If the spouses did not have a common dwelling, or if none of the spouses resides in the district of the court where the last common dwelling is situated, the court in whose jurisdiction is the respondent’s home will be competent.
The date when the Claim is to be filed is only considered when determining which court has jurisdiction. Changing domicile after the filing date of the claim of the divorce is irrelevant as far as the jurisdiction of the divorce court is concerned.
In cases where the respondent is not domiciled in Romania and the Romanian courts have international jurisdiction, the court where the applicant is domiciled will be the competent court.
In the cases concerning Romanian citizens if neither the applicant nor the respondent is resident in Romania, the parties may agree to file the divorce application at any court in Romania, or it can be filed with the 5th District Court of Bucharest, in the absence of such an agreement.
Given the fact that the Romanian jurisprudence is not uniform regarding the meaning of the notion of consent of the parties, namely the formality of the parties’ agreement on the choice of court, the Supreme Court has ruled , on these issues through Decision no. 20/2016 where neither the applicant nor the respondent have their home on Romanian territory. It decided that and it has established that as an interpretation and application of the provisions of art. 915, paragraph (2) Civil procedure Code that the parties’ agreement on the choice of competent court to rule on the divorce claim must be expressly stated. This means that the agreement must be expressed in writing and expressed verbally before the court if the case is pending. Any agreement must emerge explicitly from the content of any written document or from verbal statements before the court.
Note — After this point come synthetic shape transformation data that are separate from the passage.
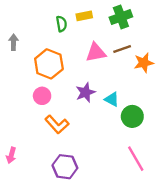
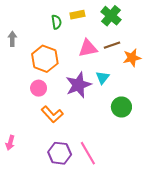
green cross: (121, 17) -> (111, 16), turned -30
purple star: (85, 92) -> (78, 85), size x1.4
cyan triangle: (112, 99) -> (103, 78), moved, turned 40
pink line: (136, 159) -> (88, 153), moved

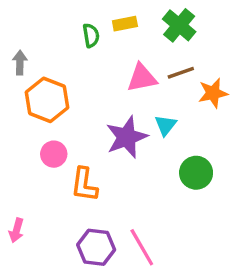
orange hexagon: (45, 59) -> (47, 100), moved
pink circle: (39, 88) -> (54, 154), moved
orange L-shape: (52, 114) -> (84, 185), turned 50

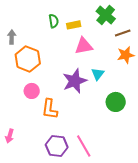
yellow rectangle: (125, 24) -> (74, 25), moved
brown line: (181, 73) -> (123, 33), moved

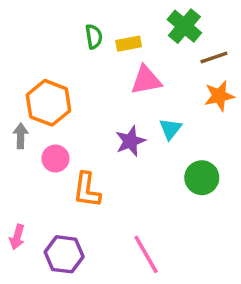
gray arrow: (12, 37) -> (21, 136), moved
purple star: (75, 81) -> (130, 141), size x0.7
purple hexagon: (57, 146) -> (64, 254), moved

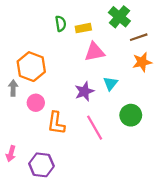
pink line: (146, 254) -> (95, 128), moved

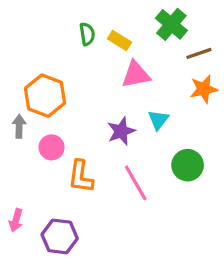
yellow rectangle: (83, 28) -> (120, 40), turned 42

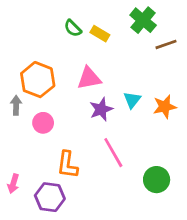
green semicircle: (87, 34) -> (73, 28), turned 144
pink triangle: (136, 74) -> (89, 78), moved
orange star: (204, 89) -> (165, 107), moved
green circle: (188, 165) -> (157, 180), moved
orange L-shape: (81, 177) -> (67, 165), moved

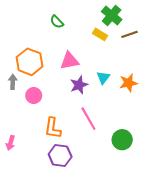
yellow rectangle: (100, 34) -> (100, 34), moved
purple hexagon: (50, 197) -> (60, 156), moved

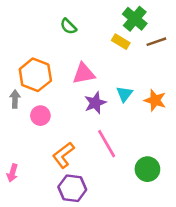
orange star: (128, 83) -> (155, 100), turned 30
orange L-shape: (53, 128) -> (63, 155), turned 45

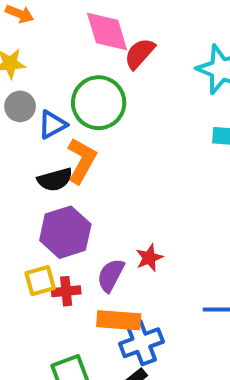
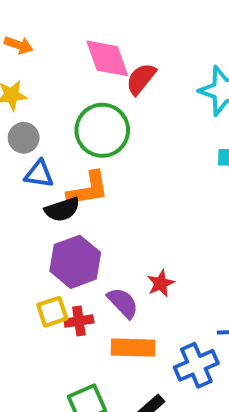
blue triangle: (52, 125) -> (39, 174), moved, turned 40
orange L-shape: (82, 161) -> (88, 189), turned 54
purple semicircle: (111, 275) -> (123, 303), turned 112
blue cross: (141, 343) -> (196, 365), moved

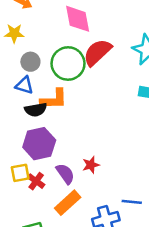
red semicircle: (141, 79) -> (97, 52), moved, size x1.4
gray circle: (24, 138) -> (30, 62), moved
red cross: (79, 321) -> (36, 181), turned 36
orange rectangle: (133, 348) -> (68, 203), turned -52

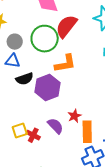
orange L-shape: (54, 99) -> (65, 64), moved
purple hexagon: (39, 144) -> (48, 87), moved
orange rectangle: (68, 203) -> (87, 132), moved, turned -40

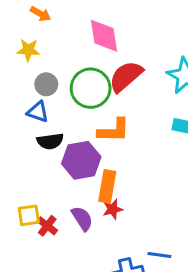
orange rectangle: (87, 132) -> (107, 186), moved

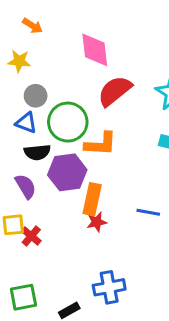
green circle: (91, 88) -> (68, 122), moved
purple semicircle: (82, 218) -> (26, 186), moved
blue line: (159, 255) -> (148, 212), moved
The fact that the respondent did not make any opposition to the family application law being filed in a certain court and did not invoke the objection of territorial jurisdiction this is not equivalent to a tacit agreement. It is not enough for the court to find that the respondent’s consent exists. It must be clear and unequivocal.
The question of the choice of jurisdiction must be carefully considered by the parties. Different courts treat the rights obligations and liabilities of the parties differently. If there is the possibility of an action being brought in more than one jurisdiction one jurisdiction maybe more favourable than another. Currently the English courts are more friendly to a wife on a financial settlement and pension rights the question of forum shopping is important. As in all these matters expert legal advice needs to be obtained before embarking on divorce proceedings in any jurisdiction.